David Stockman’s New York Times Op-Ed — “State-Wrecked: The Corruption of Capitalism in America”

FDR – Obama crony capitalism I assume ….

David Stockman’s New York Times Op-Ed has ruffled a lot of feathers. Paul Krugman dislikes it, what Krugman overlooks is Stockman’s excellent criticism of crony capitalism, financialisation, systemic rot and Wall Street corruption of Washington, something Stockman has seen from the inside as part of the Reagan administration.

The important part:

 Essentially there was a cleansing run on the wholesale funding market in the canyons of Wall Street going on. It would have worked its will, just like JP Morgan allowed it to happen in 1907 when we did not have the Fed getting in the way. Because they stopped it in its tracks after the AIG bailout and then all the alphabet soup of different lines that the Fed threw out, and then the enactment of TARP, the last two investment banks standing were rescued, Goldman and Morgan Stanley, and they should not have been.

As a result of being rescued and having the cleansing liquidation of rotten balance sheets stopped, within a few weeks and certainly months they were back to the same old games, such that Goldman Sachs got $10 billion dollars for the fiscal year that started three months later after that check went out, which was October 2008. For the fiscal 2009 year, Goldman Sachs generated what I call a $29 billion surplus – $13 billion of net income after tax, and on top of that $16 billion of salaries and bonuses, 95% of it which was bonuses.

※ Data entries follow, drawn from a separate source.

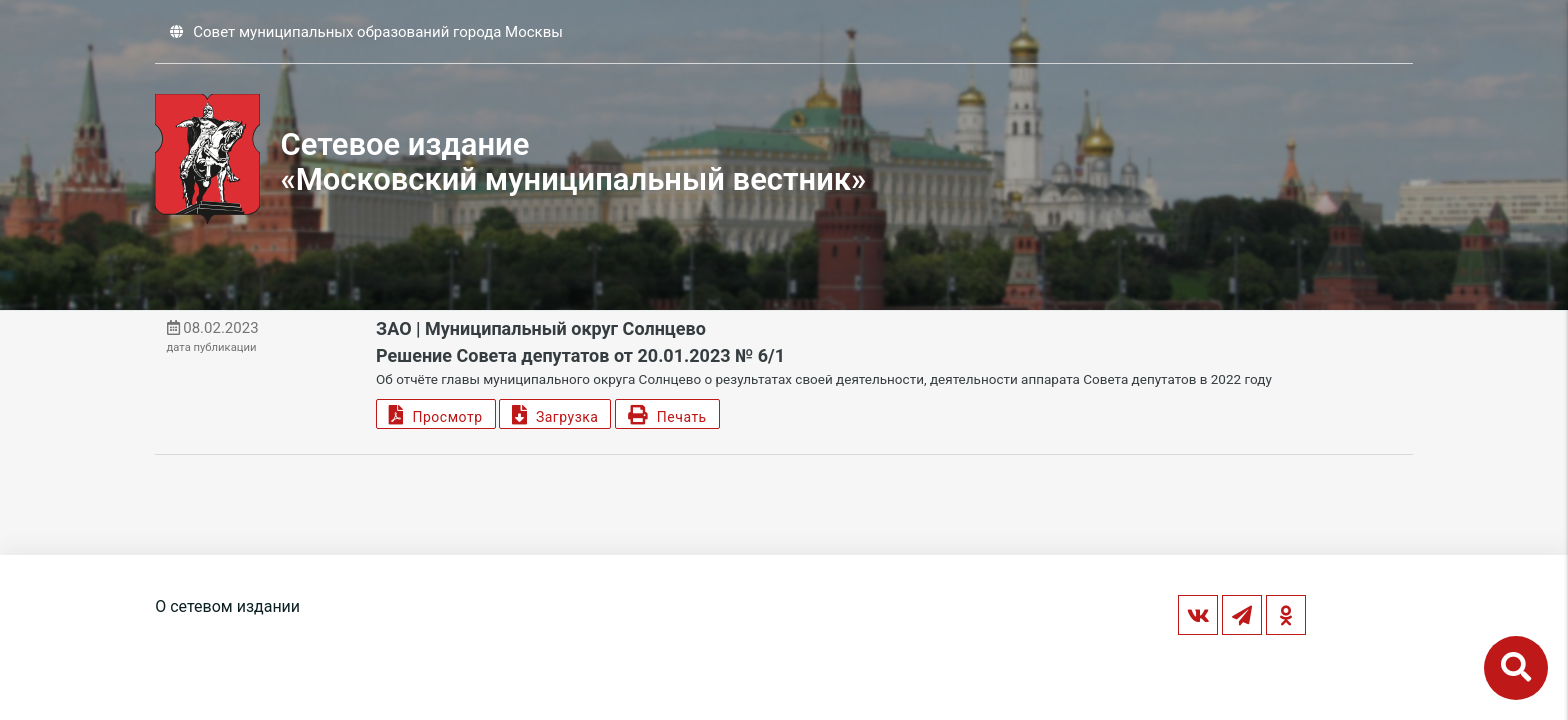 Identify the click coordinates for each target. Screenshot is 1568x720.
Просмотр (435, 414)
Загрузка (555, 414)
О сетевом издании (227, 606)
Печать (667, 414) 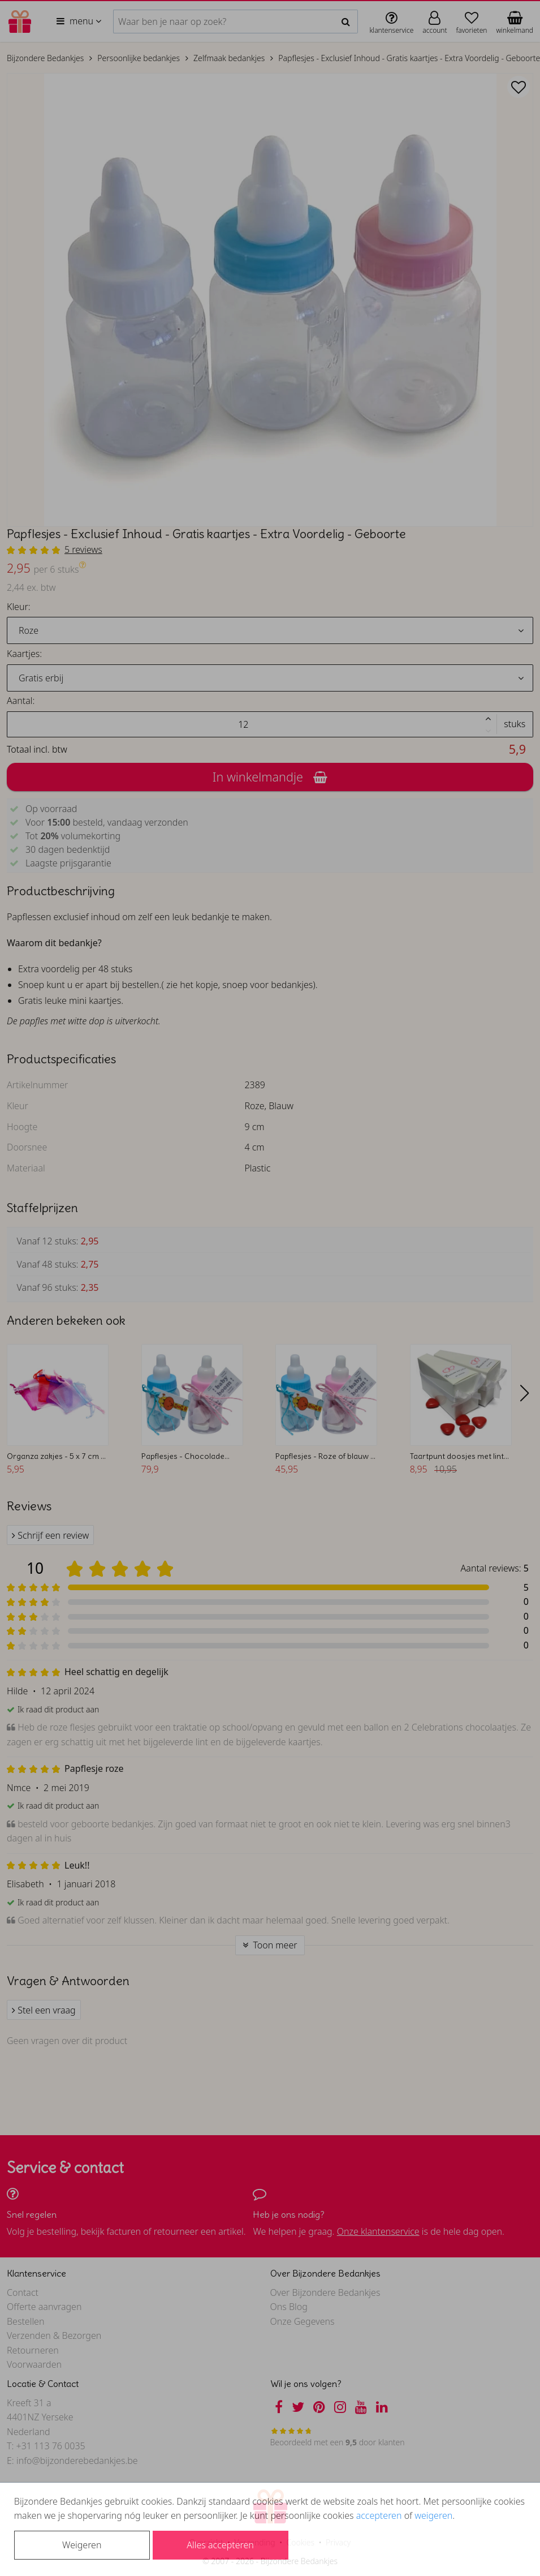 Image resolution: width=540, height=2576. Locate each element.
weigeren (433, 2515)
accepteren (379, 2515)
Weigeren (81, 2545)
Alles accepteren (220, 2545)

Therefore, the idea that they were on death’s door does not stack up. Even if they had been, it would not make any difference to the health of the financial system. These firms are supposed to come and go, and if people make really bad bets, if they have a trillion dollar balance sheet with six, seven, eight hundred billion dollars worth of hot-money short-term funding, then they ought to take their just reward, because it would create lessons, it would create discipline. So all the new firms that would have been formed out of the remnants of Goldman Sachs where everybody lost their stock values – which for most of these partners is tens of millions, hundreds of millions – when they formed a new firm, I doubt whether they would have gone back to the old game. What happened was the Fed stopped everything in its tracks, kept Goldman Sachs intact, the reckless Goldman Sachs and the reckless Morgan Stanley, everyone quickly recovered their stock value and the game continues. This is one of the evils that comes from this kind of deep intervention in the capital and money markets.

Very few of them are doing so on the pages of the New York Times. So while it’s rather disappointing to see Stockman railing against deficits when the evidence shows capital and labour markets are still very slack even with large deficits, and while it’s rather disappointing to see him making technically-incorrect claims about the United States being “bankrupt” — sovereign lenders controlling their own currency cannot go bankrupt — we should not throw the baby out with the bathwater.

Stockman is a cranky old man — but when it comes to drawing attention to real-world problems with crony capitalism, he’s doing a fine job.